> _What you should do_:
Below are the records; copy each line in which "scena" can be found.

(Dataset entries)
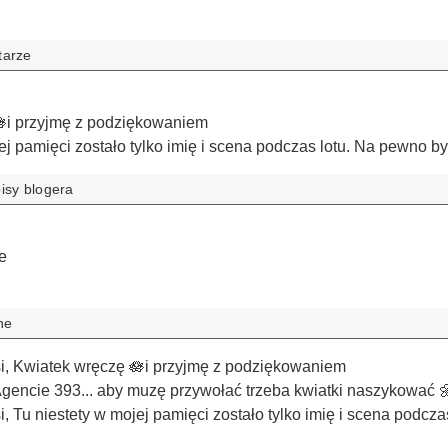
tarze
i przyjmę z podziękowaniem
ej pamięci zostało tylko imię i scena podczas lotu. Na pewno by
isy blogera
e
ne
i
,
Kwiatek wręczę 🪷i przyjmę z podziękowaniem
gencie 393... aby muzę przywołać trzeba kwiatki naszykować 
i
,
Tu niestety w mojej pamięci zostało tylko imię i scena podcza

> _Reply_:
ej pamięci zostało tylko imię i scena podczas lotu. Na pewno by
Tu niestety w mojej pamięci zostało tylko imię i scena podcza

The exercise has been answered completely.